El zurriago
Paco Muñoz
Me dais asco casi todos
HAY quien ha muerto en el mar porque le sobra dinero. Debe de estar detrás esta cosa de no saber ya en qué gastarlo y, sobre todo, de querer gastarlo en algo que solo puedan hacer las pocas personas que, como ellos, tienen mucho, pero que mucho dinero. No les vale con poder comprarse una Bugatti Noire edición especial o una villa imponente en Saint Tropez. Les hace falta sentirse protagonistas de algo absolutamente inusual y que les permita huir de su vulgar e irrecusable humanidad: tienen que subir al sitio desde donde se despeñan los ángeles caídos o descender, como Dante, pero sin Virgilio, a los infiernos.
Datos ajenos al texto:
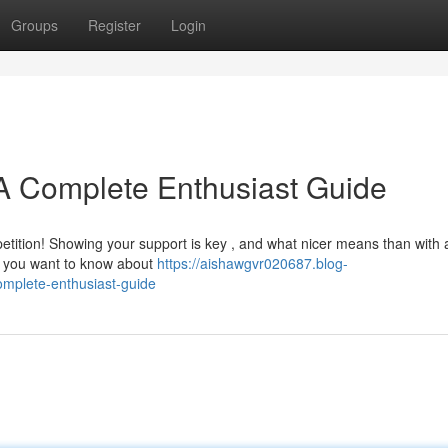
Groups
Register
Login
A Complete Enthusiast Guide
tition! Showing your support is key , and what nicer means than with 
g you want to know about
https://aishawgvr020687.blog-
mplete-enthusiast-guide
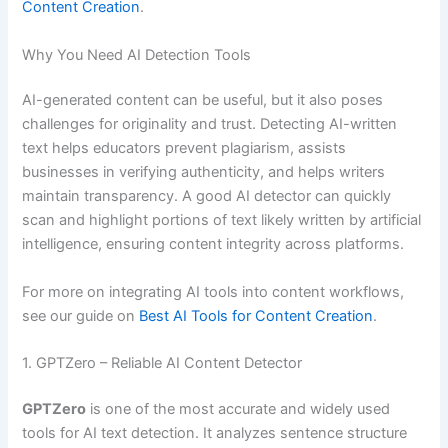
Content Creation
.
Why You Need AI Detection Tools
AI-generated content can be useful, but it also poses
challenges for originality and trust. Detecting AI-written
text helps educators prevent plagiarism, assists
businesses in verifying authenticity, and helps writers
maintain transparency. A good AI detector can quickly
scan and highlight portions of text likely written by artificial
intelligence, ensuring content integrity across platforms.
For more on integrating AI tools into content workflows,
see our guide on
Best AI Tools for Content Creation
.
1. GPTZero – Reliable AI Content Detector
GPTZero
is one of the most accurate and widely used
tools for AI text detection. It analyzes sentence structure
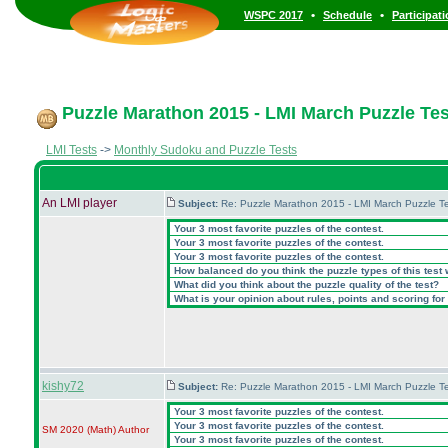
•
•
WSPC 2017
Schedule
Participat
Puzzle Marathon 2015 - LMI March Puzzle Test
LMI Tests
->
Monthly Sudoku and Puzzle Tests
An LMI player
Subject:
Re: Puzzle Marathon 2015 - LMI March Puzzle Te
Your 3 most favorite puzzles of the contest.
Your 3 most favorite puzzles of the contest.
Your 3 most favorite puzzles of the contest.
How balanced do you think the puzzle types of this test
What did you think about the puzzle quality of the test?
What is your opinion about rules, points and scoring for 
kishy72
Subject:
Re: Puzzle Marathon 2015 - LMI March Puzzle Te
Your 3 most favorite puzzles of the contest.
Your 3 most favorite puzzles of the contest.
SM 2020
(Math
)
Author
Your 3 most favorite puzzles of the contest.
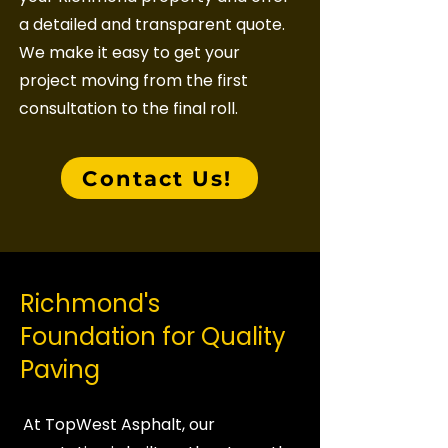
a detailed and transparent quote.
We make it easy to get your
project moving from the first
consultation to the final roll.
Contact Us!
Richmond's
Foundation for Quality
Paving
At TopWest Asphalt, our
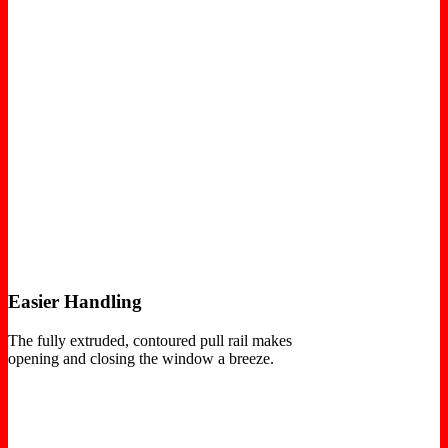
Easier Handling
The fully extruded, contoured pull rail makes
opening and closing the window a breeze.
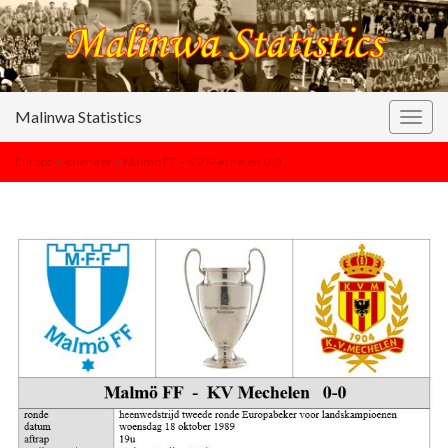
Malinwa Statistics
Togg
navig
Europa
>
kalender
>
Malmö FF – KV Mechelen 0-0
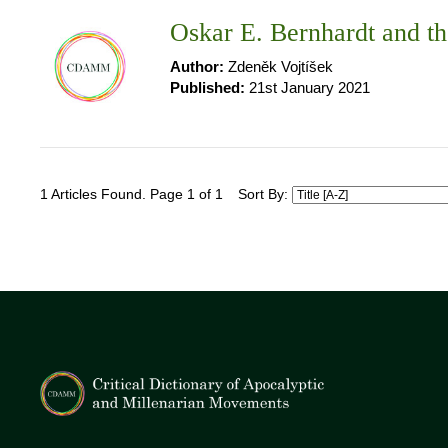
Oskar E. Bernhardt and t
Author:
Zdeněk Vojtíšek
Published:
21st January 2021
1 Articles Found. Page 1 of 1
Sort By:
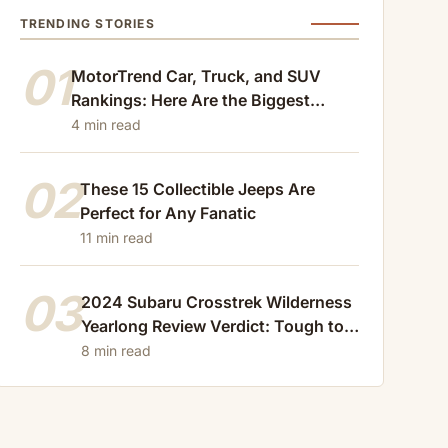
TRENDING STORIES
01
MotorTrend Car, Truck, and SUV
Rankings: Here Are the Biggest
Losers of 2024
4 min read
02
These 15 Collectible Jeeps Are
Perfect for Any Fanatic
11 min read
03
2024 Subaru Crosstrek Wilderness
Yearlong Review Verdict: Tough to
Beat
8 min read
Convierten en lujo y dispendio ostentoso lo que, perfectamente, podría ser un castigo. Probablemente, necesitan redimirse y tomar consciencia, durante cada uno de los segundos de sus vidas, de que son muy, pero que muy ricos. Habrá excepciones –no voy a negarlo–, pero estas cosas del exhibicionismo de la riqueza son, en el fondo, de “nuevo rico” o, como diría mi abuela, de “piojo resucitado”.
Los ricos de toda la vida, por lo normal, tienen su riqueza tan naturalizada y viven tanto del apellido, la prosapia y el prestigio heredado que ni siquiera necesitan demostrar ni alardear de nada para convencerse a sí mismos y a los demás de que son muy, muy ricos.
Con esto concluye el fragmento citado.